I'll wait for 2.15 to drop and confirm. Thanks for the effort!

quentinmit commented 2 years ago

@jimdoescode I'm curious what config file you are using - I don't recognize the md5 hash of the generated script, and Francisco's change should only affect non-default configs. Can you paste a copy of your config?

jimdoescode commented 2 years ago
# Copyright 2020 Google LLC
#
# Licensed under the Apache License, Version 2.0 (the "License");
# you may not use this file except in compliance with the License.
# You may obtain a copy of the License at
#
#      http://www.apache.org/licenses/LICENSE-2.0
#
# Unless required by applicable law or agreed to in writing, software
# distributed under the License is distributed on an "AS IS" BASIS,
# WITHOUT WARRANTIES OR CONDITIONS OF ANY KIND, either express or implied.
# See the License for the specific language governing permissions and
# limitations under the License.

# <== Enter custom agent configurations in this file.
# See https://cloud.google.com/stackdriver/docs/solutions/agents/ops-agent/configuration
# for more details.
logging:
    receivers:
        stage_application_monolog:
            type: files
            include_paths:
                - /var/opt/application/logs/app.log
        application_workers:
            type: files
            include_paths:
                - /var/opt/application/logs/workers.log
        apache_access:
            type: apache_access
        apache_errors:
            type: apache_error
    processors:
        hide_pulse_requests:
            type: exclude_logs
            match_any:
                - 'httpRequest.requestUrl = "/pulse.html"'
        monolog_processor:
            type: parse_json
            field: message
            time_key: timestamp
            time_format: "%Y-%m-%dT%H:%M:%S.%L"
    service:
        pipelines:
            default_pipeline:
                receivers:
                    - stage_application_monolog
                processors:
                    - monolog_processor
            misc_pipeline:
                receivers:
                    - application_workers
            apache_access:
                receivers:
                    - apache_access
                processors:
                    - hide_pulse_requests
            apache_errors:
                receivers:
                    - apache_errors
metrics:
    receivers:
        hostmetrics:
            type: hostmetrics
            collection_interval: 30s
        apache_metrics:
            type: apache
    processors:
        metrics_filter:
            type: exclude_metrics
            metrics_pattern: []
    service:
        pipelines:
            default_pipeline:
                receivers: [hostmetrics]
                processors: [metrics_filter]
            apache:
                receivers:
                    - apache_metrics

The app log and workers logs have json formatted log lines. The pulse.html file is just a load balancer health check.
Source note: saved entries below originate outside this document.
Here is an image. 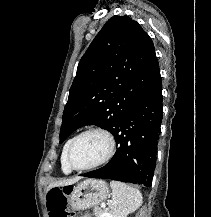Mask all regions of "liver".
<instances>
[{
	"label": "liver",
	"instance_id": "6515ba94",
	"mask_svg": "<svg viewBox=\"0 0 211 217\" xmlns=\"http://www.w3.org/2000/svg\"><path fill=\"white\" fill-rule=\"evenodd\" d=\"M81 179V177H75L72 179H67V180H63V181H57L54 182L52 184L49 185L48 189L54 188V187H59V186H68V185H72L76 182H78Z\"/></svg>",
	"mask_w": 211,
	"mask_h": 217
}]
</instances>
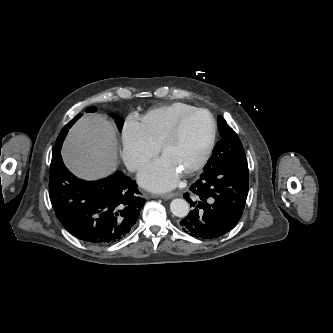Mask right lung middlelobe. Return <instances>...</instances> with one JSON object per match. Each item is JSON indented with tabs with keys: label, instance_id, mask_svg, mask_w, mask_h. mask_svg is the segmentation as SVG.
I'll use <instances>...</instances> for the list:
<instances>
[{
	"label": "right lung middle lobe",
	"instance_id": "right-lung-middle-lobe-1",
	"mask_svg": "<svg viewBox=\"0 0 333 333\" xmlns=\"http://www.w3.org/2000/svg\"><path fill=\"white\" fill-rule=\"evenodd\" d=\"M91 109L92 107L90 108H87V112H91ZM81 117V114H78L76 117H74L60 132L58 138H57V141L55 143V146H54V149H53V152L54 151H57L58 149L61 148V143L63 142L65 136L67 135V132H68V129L71 128V126ZM116 123H117V127L119 129V131L122 130V127H123V124H124V120L123 118L121 117H116Z\"/></svg>",
	"mask_w": 333,
	"mask_h": 333
}]
</instances>
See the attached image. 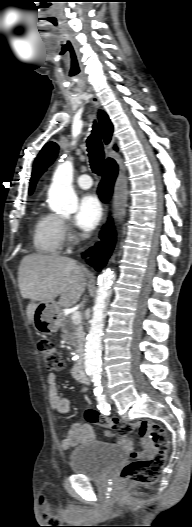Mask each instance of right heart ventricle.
I'll list each match as a JSON object with an SVG mask.
<instances>
[{
    "instance_id": "e07e8e85",
    "label": "right heart ventricle",
    "mask_w": 192,
    "mask_h": 527,
    "mask_svg": "<svg viewBox=\"0 0 192 527\" xmlns=\"http://www.w3.org/2000/svg\"><path fill=\"white\" fill-rule=\"evenodd\" d=\"M33 244L38 253L58 254L64 244L62 219L53 213L41 211L34 223Z\"/></svg>"
}]
</instances>
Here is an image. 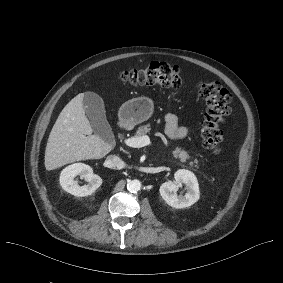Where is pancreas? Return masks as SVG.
I'll use <instances>...</instances> for the list:
<instances>
[{
	"label": "pancreas",
	"instance_id": "pancreas-1",
	"mask_svg": "<svg viewBox=\"0 0 283 283\" xmlns=\"http://www.w3.org/2000/svg\"><path fill=\"white\" fill-rule=\"evenodd\" d=\"M150 130H151L150 124H146V125L140 126L138 128V130L136 131L135 137L144 136L145 134L149 133ZM173 156L175 158H179L181 162H185L187 159L190 158L189 154L185 150H182L179 147H177L173 151ZM190 164L192 165L193 163L191 162Z\"/></svg>",
	"mask_w": 283,
	"mask_h": 283
}]
</instances>
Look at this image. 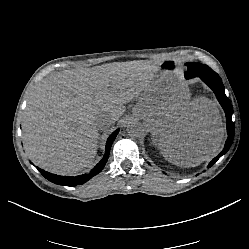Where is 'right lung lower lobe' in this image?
I'll return each mask as SVG.
<instances>
[{"label": "right lung lower lobe", "instance_id": "98d812e1", "mask_svg": "<svg viewBox=\"0 0 249 249\" xmlns=\"http://www.w3.org/2000/svg\"><path fill=\"white\" fill-rule=\"evenodd\" d=\"M118 132H119V130H116L115 132H113L109 136L107 143H106V150H105L104 157L89 174H84V175H80V176H76V177H69V176H59L56 174H52V173L46 172L40 168H38V170L42 173V175L46 179H48L49 181H51L55 184H59V185H63V186L81 185L102 171V169L104 168V166L107 162V159L109 157L111 145H112L113 141L115 140Z\"/></svg>", "mask_w": 249, "mask_h": 249}]
</instances>
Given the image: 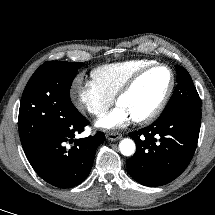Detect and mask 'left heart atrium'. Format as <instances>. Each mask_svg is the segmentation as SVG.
Returning a JSON list of instances; mask_svg holds the SVG:
<instances>
[{
    "mask_svg": "<svg viewBox=\"0 0 215 215\" xmlns=\"http://www.w3.org/2000/svg\"><path fill=\"white\" fill-rule=\"evenodd\" d=\"M134 118L121 105H117L107 114L96 121V126L104 130H114L127 126Z\"/></svg>",
    "mask_w": 215,
    "mask_h": 215,
    "instance_id": "left-heart-atrium-1",
    "label": "left heart atrium"
}]
</instances>
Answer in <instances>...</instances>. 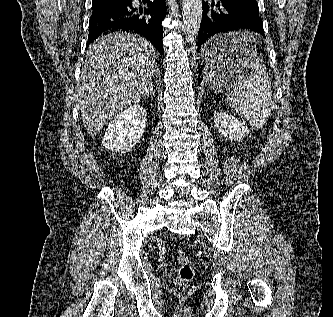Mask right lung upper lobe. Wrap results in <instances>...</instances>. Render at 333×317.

quentinmit commented 2 years ago

Gotcha, this is #568 then. It was triggered by your use of httpRequest.requestUrl in exclude_logs. (Matching on fields that are not in jsonPayload. is broken without #568)

jimdoescode commented 2 years ago

Awesome, I'll close this then and wait for 2.15!

Thanks for clarification and your alls hard work!